Acute Flaccid Myelitis (AFM), associated with enterovirus D68 (EV-D68) infection, has become an epidemic. Until the summer of 2014 few cases of EV-D68 infections were diagnosed. Subsequently biennial outbreaks have occurred in 2016 and 2018; during which the number of confirmed cases of EV-D68 associated AFM has increased. At least 650 children in the United States have suffered some level of paralysis from AFM, often resulting in long-term physical deficits. Yet, many children and adults are infected with EV-D68 without developing AFM.

Many aspects of EV-D68 biology within the pediatric population remain unexplored including pressing questions about virion antigenicity, mechanisms of virus neutralization and durability of immunity. It is therefore imperative to define the composition of the humoral immune response elicited during EV-D68 infection.

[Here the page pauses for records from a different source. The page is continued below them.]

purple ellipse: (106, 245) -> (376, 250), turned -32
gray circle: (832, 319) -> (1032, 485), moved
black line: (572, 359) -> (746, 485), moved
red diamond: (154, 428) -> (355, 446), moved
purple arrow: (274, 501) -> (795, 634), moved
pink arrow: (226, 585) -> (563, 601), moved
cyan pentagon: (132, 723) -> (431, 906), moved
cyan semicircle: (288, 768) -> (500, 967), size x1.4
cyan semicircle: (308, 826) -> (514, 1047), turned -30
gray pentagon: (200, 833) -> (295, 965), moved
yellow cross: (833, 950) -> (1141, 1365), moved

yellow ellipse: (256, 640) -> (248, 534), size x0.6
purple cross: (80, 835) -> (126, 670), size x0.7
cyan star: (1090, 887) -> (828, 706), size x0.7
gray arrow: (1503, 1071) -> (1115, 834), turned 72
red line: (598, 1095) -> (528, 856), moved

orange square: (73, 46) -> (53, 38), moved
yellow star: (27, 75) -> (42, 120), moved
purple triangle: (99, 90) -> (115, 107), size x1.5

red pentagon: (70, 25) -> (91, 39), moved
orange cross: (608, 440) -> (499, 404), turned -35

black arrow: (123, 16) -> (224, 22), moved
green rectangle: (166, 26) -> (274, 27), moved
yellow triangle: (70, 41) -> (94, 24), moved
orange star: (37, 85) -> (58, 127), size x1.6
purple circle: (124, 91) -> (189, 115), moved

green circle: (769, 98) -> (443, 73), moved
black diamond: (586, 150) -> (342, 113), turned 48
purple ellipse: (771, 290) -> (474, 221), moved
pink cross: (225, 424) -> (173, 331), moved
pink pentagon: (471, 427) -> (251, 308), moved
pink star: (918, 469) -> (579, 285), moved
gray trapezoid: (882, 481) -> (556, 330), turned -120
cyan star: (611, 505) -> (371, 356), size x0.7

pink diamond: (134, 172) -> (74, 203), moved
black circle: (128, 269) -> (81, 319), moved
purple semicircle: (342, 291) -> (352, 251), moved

Other enteroviruses, collectively called non-polio enteroviruses (NPEVs) are ubiquitous human pathogens. More than 110 NPEVs have been identified including echoviruses, Coxsackieviruses A and B (CAV and CVB), and EVs A and D (EV-A and EV-D). Infection with these small single-stranded (+) RNA viruses, particularly in children under the age of 6 years, can cause a broad-spectrum of serious illnesses including a polio-like childhood paralysis known as acute flaccid myelitis (AFM), neonatal sepsis, aseptic meningitis, myocarditis, hand-foot-mouth disease (HFMD), respiratory illness, and encephalitis.

The prevalence of NPEV-associated pathologies, such as neonatal sepsis, may be as high as 7 in 1000 live births. The Centers for Disease Control estimates that there are 10-15 million cases of HFMD annually. The NPEVs also include human rhinoviruses (HRVs), of which more than 160 genotypes have been identified. Development of severe respiratory complications, including pneumonia and bronchiolitis, especially in patients with chronic obstructive pulmonary disease, cystic fibrosis and asthma, are associated with infection by both HRV and EV-D68.  Biennial case surges led the NIH to declare AFM a global epidemic in 2019. These data illustrate the clinical importance of NPEVs and attest to their socioeconomic impact. It is therefore imperative to gain a better understanding of NPEV biology and the associated diseases.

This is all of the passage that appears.